From the listing below, set down exactly the lines between the one holding "previsto demanda inferior" and the one holding "necessidade os técnicos", inclusive. No other line is wanted.

EXERCISE INPUT >>

########################################

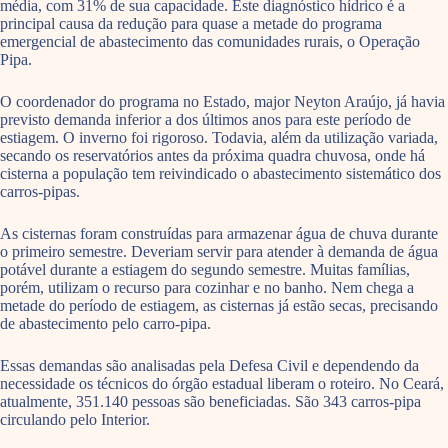
média, com 31% de sua capacidade. Este diagnóstico hídrico é a
principal causa da redução para quase a metade do programa
emergencial de abastecimento das comunidades rurais, o Operação
Pipa.
O coordenador do programa no Estado, major Neyton Araújo, já havia
previsto demanda inferior a dos últimos anos para este período de
estiagem. O inverno foi rigoroso. Todavia, além da utilização variada,
secando os reservatórios antes da próxima quadra chuvosa, onde há
cisterna a população tem reivindicado o abastecimento sistemático dos
carros-pipas.
As cisternas foram construídas para armazenar água de chuva durante
o primeiro semestre. Deveriam servir para atender à demanda de água
potável durante a estiagem do segundo semestre. Muitas famílias,
porém, utilizam o recurso para cozinhar e no banho. Nem chega a
metade do período de estiagem, as cisternas já estão secas, precisando
de abastecimento pelo carro-pipa.
Essas demandas são analisadas pela Defesa Civil e dependendo da
necessidade os técnicos do órgão estadual liberam o roteiro. No Ceará,
atualmente, 351.140 pessoas são beneficiadas. São 343 carros-pipa
circulando pelo Interior.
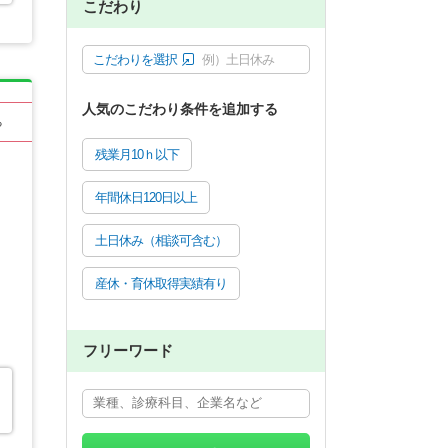
こだわり
こだわりを選択
例）土日休み
人気のこだわり条件を追加する
る
残業月10ｈ以下
年間休日120日以上
土日休み（相談可含む）
産休・育休取得実績有り
フリーワード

########################################

SOLUTION FOR THIS TASK >>
previsto demanda inferior a dos últimos anos para este período de
estiagem. O inverno foi rigoroso. Todavia, além da utilização variada,
secando os reservatórios antes da próxima quadra chuvosa, onde há
cisterna a população tem reivindicado o abastecimento sistemático dos
carros-pipas.
As cisternas foram construídas para armazenar água de chuva durante
o primeiro semestre. Deveriam servir para atender à demanda de água
potável durante a estiagem do segundo semestre. Muitas famílias,
porém, utilizam o recurso para cozinhar e no banho. Nem chega a
metade do período de estiagem, as cisternas já estão secas, precisando
de abastecimento pelo carro-pipa.
Essas demandas são analisadas pela Defesa Civil e dependendo da
necessidade os técnicos do órgão estadual liberam o roteiro. No Ceará,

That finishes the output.